• [Assigned task]: Among the lines below, how many carry the string "área"? Reply with a number and nothing else.

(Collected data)
□ □ □ □

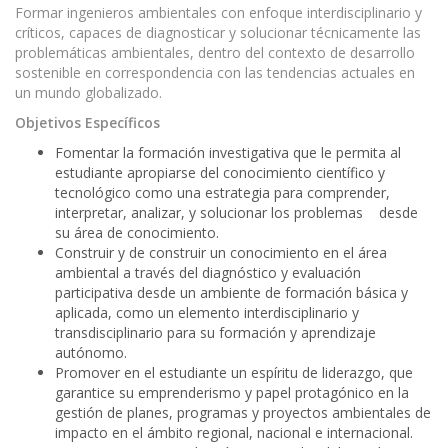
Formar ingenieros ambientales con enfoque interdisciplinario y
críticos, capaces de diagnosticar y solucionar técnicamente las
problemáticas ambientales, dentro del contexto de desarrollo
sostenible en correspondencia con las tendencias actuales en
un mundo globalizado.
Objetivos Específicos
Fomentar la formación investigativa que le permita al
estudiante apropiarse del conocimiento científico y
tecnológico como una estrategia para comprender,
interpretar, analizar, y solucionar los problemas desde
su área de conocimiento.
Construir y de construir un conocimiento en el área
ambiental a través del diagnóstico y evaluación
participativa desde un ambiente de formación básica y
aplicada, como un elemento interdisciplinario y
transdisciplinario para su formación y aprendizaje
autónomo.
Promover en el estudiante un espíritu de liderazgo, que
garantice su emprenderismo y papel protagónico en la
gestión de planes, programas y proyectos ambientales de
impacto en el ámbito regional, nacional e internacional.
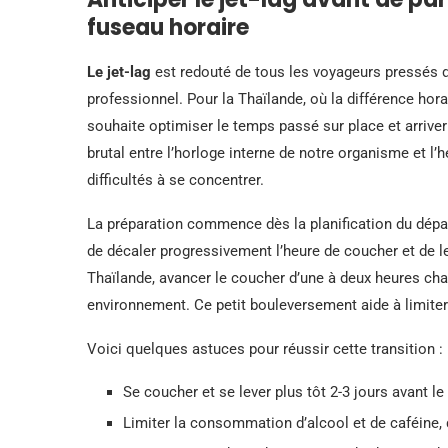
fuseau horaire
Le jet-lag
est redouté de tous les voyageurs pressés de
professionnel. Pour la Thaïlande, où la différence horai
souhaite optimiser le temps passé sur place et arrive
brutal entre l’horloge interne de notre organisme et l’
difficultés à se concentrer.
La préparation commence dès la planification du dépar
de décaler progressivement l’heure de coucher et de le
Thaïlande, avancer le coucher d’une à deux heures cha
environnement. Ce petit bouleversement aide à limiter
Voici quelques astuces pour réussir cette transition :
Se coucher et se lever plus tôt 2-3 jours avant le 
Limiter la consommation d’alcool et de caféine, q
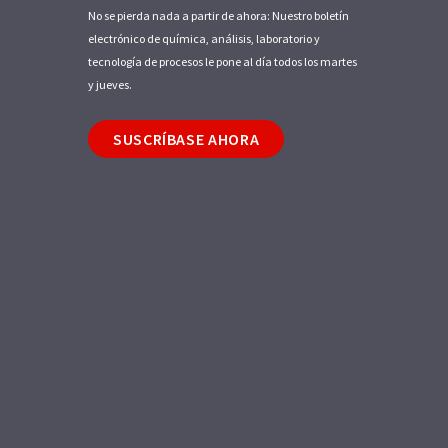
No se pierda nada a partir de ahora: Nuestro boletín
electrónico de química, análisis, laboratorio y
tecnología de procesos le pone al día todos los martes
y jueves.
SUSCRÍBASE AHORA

□ □ □ □

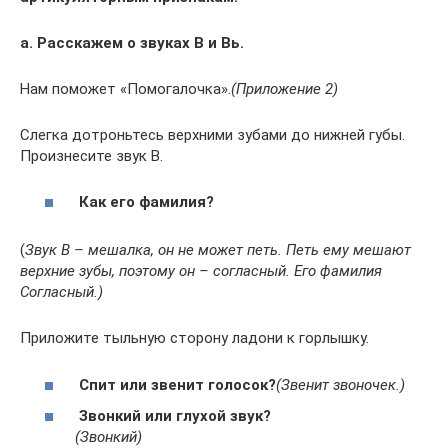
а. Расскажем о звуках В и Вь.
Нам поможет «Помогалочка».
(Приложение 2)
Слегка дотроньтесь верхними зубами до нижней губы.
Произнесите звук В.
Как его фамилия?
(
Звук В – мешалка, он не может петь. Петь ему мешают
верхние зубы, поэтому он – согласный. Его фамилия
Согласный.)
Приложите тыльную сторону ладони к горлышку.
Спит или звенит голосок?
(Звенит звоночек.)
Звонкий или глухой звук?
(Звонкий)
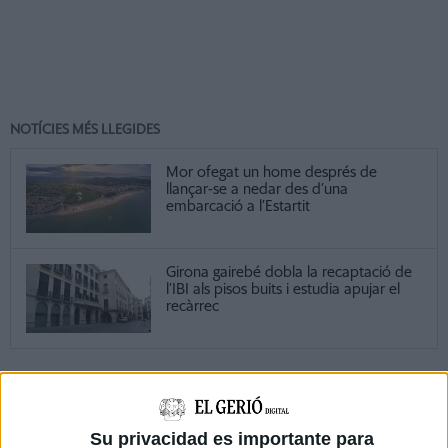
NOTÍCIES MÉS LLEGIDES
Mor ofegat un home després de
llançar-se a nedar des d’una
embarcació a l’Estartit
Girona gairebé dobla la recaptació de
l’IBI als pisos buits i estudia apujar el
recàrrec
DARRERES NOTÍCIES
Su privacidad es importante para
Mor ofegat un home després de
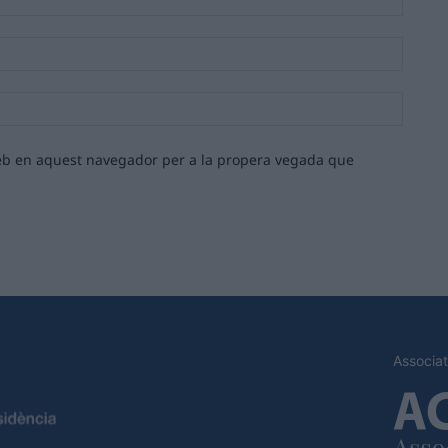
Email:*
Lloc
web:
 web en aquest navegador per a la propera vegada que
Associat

□ □ □ □

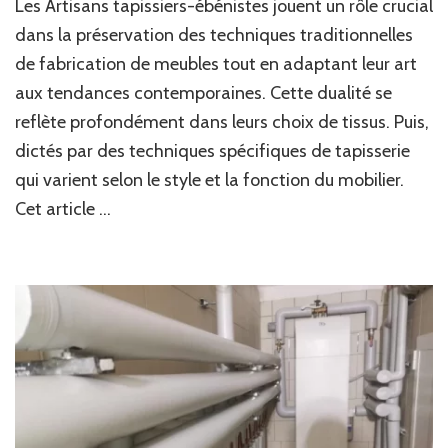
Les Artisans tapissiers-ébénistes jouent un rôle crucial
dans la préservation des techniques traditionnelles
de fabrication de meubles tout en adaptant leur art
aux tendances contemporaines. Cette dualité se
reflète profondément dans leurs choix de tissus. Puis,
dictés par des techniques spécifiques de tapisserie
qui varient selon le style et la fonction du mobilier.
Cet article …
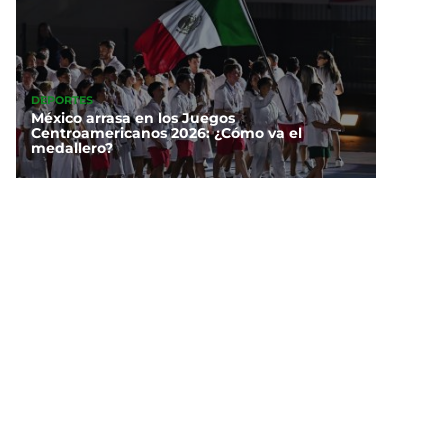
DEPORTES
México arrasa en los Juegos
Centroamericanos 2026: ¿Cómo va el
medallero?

□ □ □ □

• [Task output]: 2